I was browsing online for a particular image after I wrote my blog last week and one image caught my eye with someone reading a book which had reversed writing on it. Curious, I zoomed in on the book cover: “Whatever you think, think the opposite” by Paul Arden.

Immediately intrigued, I googled the book and bought it second hand. It’s a kind of creative designer self-help book, that was read in half an hour – it was the design and the concept that appealed to me after talking about schema last week. I liked the thrust of Arden’s challenge to seeing things differently and from the opposite perspective and it resonated with my schema revelation that things sometimes ARE just the opposite of what we think. I’ve been noticing how this works for me and how mindfulness does seem to turn things on its head and inside out. I considered how in my last blog I spoke about how mindfulness has uncovered for me certain ‘schema’ and how they unravelled during a compassion meditation. Before studying on the MSc Mindfulness Studies I had not heard of schema before, and I’m still no expert! my background is art, not psychology. However, I am very interested since I spotted them for the first time during my meditation. Caught red-handed! I suddenly saw the ‘schema-story’ as separate from me and was immediately liberated from its control. I know there will be more but at least I know what I’m looking for now and how tricky they can be to catch.

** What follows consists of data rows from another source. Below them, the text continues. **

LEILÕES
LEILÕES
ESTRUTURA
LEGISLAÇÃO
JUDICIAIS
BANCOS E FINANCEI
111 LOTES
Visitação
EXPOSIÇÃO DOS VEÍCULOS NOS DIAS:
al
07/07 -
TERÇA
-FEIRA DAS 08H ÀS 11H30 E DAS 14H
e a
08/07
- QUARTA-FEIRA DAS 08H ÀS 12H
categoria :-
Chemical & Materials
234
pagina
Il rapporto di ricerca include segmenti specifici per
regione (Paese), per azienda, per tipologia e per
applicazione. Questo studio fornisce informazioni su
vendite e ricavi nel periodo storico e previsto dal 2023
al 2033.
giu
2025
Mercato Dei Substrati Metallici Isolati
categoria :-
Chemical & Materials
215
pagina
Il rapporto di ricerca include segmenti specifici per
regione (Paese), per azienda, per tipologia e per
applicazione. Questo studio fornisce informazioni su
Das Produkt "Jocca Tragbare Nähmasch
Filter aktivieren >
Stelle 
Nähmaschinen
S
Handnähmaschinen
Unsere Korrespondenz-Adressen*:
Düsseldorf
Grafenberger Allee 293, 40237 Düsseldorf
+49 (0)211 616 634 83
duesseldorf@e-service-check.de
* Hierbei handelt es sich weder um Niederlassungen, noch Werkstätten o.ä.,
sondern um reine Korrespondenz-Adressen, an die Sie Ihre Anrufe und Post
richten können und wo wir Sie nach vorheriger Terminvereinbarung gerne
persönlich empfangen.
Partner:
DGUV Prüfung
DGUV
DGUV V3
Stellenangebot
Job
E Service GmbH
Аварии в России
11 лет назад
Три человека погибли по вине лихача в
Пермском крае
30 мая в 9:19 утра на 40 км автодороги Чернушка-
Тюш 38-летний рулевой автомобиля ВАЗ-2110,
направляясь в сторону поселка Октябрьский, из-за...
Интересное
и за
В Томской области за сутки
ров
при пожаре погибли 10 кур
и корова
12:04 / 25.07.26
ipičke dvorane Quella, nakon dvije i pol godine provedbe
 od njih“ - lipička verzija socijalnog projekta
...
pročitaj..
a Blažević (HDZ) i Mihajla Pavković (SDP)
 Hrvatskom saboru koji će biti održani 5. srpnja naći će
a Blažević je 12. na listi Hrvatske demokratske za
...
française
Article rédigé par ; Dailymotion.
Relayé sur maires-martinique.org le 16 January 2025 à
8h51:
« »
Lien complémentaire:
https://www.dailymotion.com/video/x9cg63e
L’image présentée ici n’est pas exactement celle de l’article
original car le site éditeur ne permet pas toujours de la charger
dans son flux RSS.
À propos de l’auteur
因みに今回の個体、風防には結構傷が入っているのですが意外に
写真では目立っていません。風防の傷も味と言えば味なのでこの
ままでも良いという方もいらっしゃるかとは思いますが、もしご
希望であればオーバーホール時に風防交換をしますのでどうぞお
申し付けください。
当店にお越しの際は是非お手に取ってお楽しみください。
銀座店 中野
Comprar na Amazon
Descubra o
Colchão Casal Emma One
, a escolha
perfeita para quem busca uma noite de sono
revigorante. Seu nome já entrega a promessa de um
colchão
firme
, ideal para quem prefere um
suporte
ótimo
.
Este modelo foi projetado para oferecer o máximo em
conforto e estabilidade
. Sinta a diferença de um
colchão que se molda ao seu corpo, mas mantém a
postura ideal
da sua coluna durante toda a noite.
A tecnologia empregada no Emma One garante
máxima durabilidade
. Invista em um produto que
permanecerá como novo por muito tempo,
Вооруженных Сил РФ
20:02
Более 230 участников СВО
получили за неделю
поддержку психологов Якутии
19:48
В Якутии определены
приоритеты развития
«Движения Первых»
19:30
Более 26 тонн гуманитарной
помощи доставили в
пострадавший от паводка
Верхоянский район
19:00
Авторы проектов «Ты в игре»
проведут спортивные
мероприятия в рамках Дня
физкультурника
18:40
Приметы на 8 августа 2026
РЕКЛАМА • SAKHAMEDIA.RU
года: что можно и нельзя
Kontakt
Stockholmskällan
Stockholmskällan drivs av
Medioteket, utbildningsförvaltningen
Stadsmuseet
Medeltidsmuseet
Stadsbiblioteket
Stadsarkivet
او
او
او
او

A schema is a pattern of thinking or behaviour created by the mind in order to compartmentalise and file information for quick and easy access – like a mental filing cabinet – we pull out the thought-identification pattern, the section, the etiquette required for each situation automatically. As well as useful and helpful schema like social etiquette, and helpful schema like ‘that is a dog’, our sometimes harmful and flawed self-belief stories are also stored alongside the helpful, which can be troublesome and confusing – for us and others.

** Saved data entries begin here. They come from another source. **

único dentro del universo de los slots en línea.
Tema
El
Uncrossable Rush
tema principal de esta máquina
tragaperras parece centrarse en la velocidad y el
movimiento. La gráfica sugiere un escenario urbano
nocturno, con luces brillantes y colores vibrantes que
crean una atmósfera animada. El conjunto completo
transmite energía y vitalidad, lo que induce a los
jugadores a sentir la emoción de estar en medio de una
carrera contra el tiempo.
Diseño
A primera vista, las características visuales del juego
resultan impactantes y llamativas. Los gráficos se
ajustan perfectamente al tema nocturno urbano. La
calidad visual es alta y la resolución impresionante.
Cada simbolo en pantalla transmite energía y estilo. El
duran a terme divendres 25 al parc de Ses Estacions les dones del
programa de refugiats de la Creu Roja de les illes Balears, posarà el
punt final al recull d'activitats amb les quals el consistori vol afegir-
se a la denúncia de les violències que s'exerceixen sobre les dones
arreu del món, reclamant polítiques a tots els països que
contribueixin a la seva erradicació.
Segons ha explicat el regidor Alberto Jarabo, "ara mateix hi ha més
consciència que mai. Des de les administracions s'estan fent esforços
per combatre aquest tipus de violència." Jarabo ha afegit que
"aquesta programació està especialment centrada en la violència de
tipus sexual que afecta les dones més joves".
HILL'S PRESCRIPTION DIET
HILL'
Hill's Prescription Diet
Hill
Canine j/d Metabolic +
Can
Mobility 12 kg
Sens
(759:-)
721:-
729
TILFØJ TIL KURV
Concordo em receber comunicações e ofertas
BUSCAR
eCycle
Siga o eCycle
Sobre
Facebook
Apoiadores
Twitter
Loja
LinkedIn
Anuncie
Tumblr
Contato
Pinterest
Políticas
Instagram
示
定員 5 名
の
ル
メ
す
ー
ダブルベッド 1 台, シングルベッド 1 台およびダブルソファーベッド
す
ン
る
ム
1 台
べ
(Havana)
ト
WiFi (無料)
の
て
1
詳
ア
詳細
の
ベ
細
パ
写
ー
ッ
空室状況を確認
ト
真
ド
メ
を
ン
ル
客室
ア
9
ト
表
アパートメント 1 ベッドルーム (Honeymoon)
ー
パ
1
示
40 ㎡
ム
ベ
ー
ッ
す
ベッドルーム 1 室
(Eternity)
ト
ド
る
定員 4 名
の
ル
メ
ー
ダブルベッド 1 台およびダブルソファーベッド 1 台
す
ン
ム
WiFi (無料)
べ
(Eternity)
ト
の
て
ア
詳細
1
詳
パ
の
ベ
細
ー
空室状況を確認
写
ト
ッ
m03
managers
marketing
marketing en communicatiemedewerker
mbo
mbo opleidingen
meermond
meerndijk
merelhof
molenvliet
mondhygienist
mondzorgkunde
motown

The schema mechanism in the mind has us believing our thoughts and persona to be true and solid (a sense of a solid immutable ‘me’) and somehow this comes with a mental block – as it became apparent for me – once a schema has been stored in the mind, it is relegated to the TRUTH/never-to-be-questioned file.

Mindfulness helps me to notice my preferences, it implicitly and gently shines a light on my internal schema. I’m slightly nervous about what else it’s going to shine a light on! Thankfully we are continually reassured by Rob Nairn that actually we are all a ‘compassionate mess’ and that’s ok. It does feel messy sometimes when long-held beliefs dissolve, sometimes like a house of cards, a whole lot comes down with one revelation.

Some of my thoughts are obvious and easy-to-spot everyday thinking – but many are more subtle; it takes some mind-training to be still enough to spot them lurking just under the surface, and among these are the self-critical thoughts coming from the ‘inner critic/s’.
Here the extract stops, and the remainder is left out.